*Input records*.
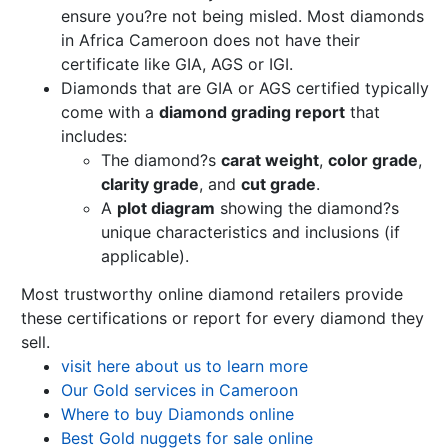
ensure you?re not being misled. Most diamonds
in Africa Cameroon does not have their
certificate like GIA, AGS or IGI.
Diamonds that are GIA or AGS certified typically
come with a
diamond grading report
that
includes:
The diamond?s
carat weight
,
color grade
,
clarity grade
, and
cut grade
.
A
plot diagram
showing the diamond?s
unique characteristics and inclusions (if
applicable).
Most trustworthy online diamond retailers provide
these certifications or report for every diamond they
sell.
visit here about us to learn more
Our Gold services in Cameroon
Where to buy Diamonds online
Best Gold nuggets for sale online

*What you have to do*.
What are the lines above, starting at the one with "plot diagram" and ending at the one with "Where to buy Diamonds online"? Give them again exactly, and only them.

*Reply*.
plot diagram
showing the diamond?s
unique characteristics and inclusions (if
applicable).
Most trustworthy online diamond retailers provide
these certifications or report for every diamond they
sell.
visit here about us to learn more
Our Gold services in Cameroon
Where to buy Diamonds online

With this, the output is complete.